Instructions for the task:
Scan the records below. Copy every line in which the word "ziemia" appears.

Records from a dataset:
================================

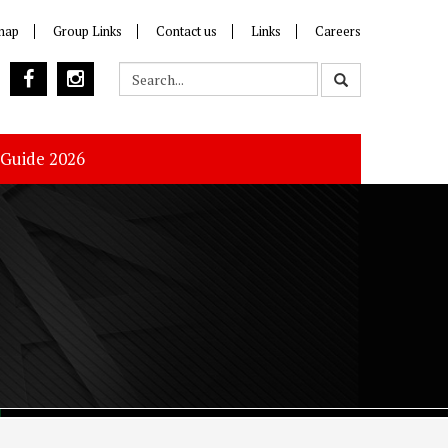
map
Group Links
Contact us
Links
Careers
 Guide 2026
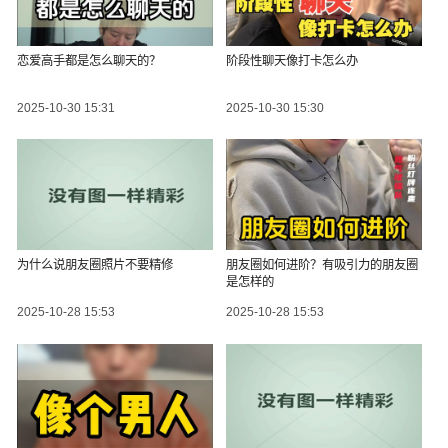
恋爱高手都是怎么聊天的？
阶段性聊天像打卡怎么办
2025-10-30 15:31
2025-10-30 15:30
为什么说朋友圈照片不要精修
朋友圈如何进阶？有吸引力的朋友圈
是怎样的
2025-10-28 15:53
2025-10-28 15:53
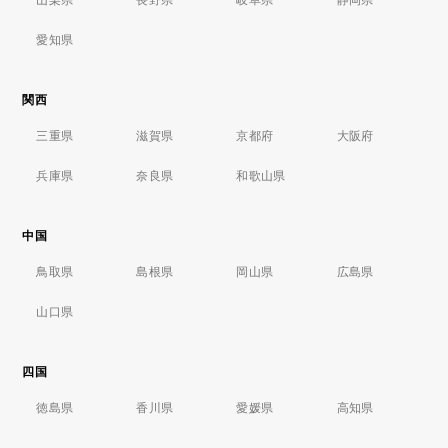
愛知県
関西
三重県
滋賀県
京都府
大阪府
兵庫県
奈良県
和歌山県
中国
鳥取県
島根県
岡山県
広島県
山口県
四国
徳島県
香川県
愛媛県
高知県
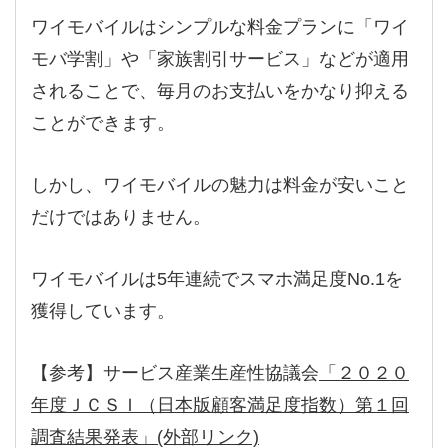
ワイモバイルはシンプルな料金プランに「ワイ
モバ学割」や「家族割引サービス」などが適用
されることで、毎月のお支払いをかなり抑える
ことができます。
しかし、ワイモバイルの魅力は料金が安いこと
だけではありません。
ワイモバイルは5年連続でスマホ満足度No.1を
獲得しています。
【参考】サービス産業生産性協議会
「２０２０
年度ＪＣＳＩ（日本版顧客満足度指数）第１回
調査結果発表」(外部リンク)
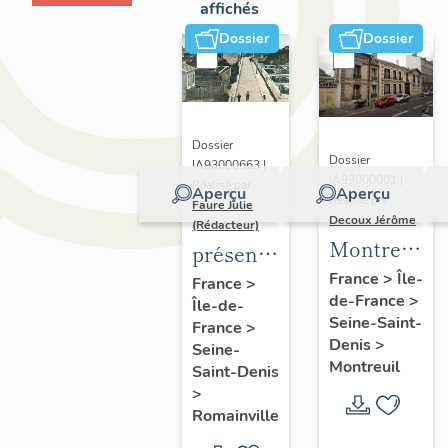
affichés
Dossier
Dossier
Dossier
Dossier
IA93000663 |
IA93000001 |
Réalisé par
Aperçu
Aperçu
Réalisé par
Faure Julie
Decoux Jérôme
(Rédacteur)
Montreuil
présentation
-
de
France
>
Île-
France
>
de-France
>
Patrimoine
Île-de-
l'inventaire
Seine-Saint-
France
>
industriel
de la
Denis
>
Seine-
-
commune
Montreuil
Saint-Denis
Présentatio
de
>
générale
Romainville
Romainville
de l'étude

================================

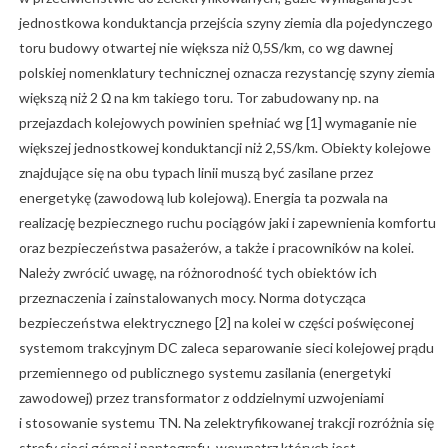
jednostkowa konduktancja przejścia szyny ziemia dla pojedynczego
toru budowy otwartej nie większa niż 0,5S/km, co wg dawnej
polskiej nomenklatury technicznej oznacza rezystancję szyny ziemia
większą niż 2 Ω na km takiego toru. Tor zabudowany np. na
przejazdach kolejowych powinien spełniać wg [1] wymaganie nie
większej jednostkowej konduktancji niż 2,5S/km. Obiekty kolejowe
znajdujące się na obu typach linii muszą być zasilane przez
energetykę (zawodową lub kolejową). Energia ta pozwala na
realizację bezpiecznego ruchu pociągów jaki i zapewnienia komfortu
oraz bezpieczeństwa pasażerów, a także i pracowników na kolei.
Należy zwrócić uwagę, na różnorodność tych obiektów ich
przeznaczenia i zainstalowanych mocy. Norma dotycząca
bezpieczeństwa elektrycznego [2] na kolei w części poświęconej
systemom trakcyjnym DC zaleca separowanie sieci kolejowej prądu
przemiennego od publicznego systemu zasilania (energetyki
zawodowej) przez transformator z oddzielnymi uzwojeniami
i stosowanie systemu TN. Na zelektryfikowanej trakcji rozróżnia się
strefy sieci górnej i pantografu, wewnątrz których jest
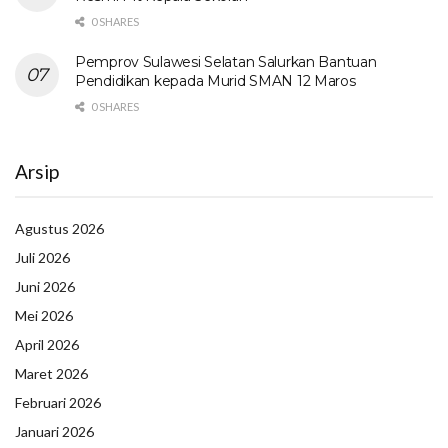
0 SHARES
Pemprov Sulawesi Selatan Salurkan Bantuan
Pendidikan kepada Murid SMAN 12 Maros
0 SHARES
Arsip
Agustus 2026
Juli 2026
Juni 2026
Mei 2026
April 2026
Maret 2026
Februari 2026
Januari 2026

================================

Written solution:
jednostkowa konduktancja przejścia szyny ziemia dla pojedynczego
polskiej nomenklatury technicznej oznacza rezystancję szyny ziemia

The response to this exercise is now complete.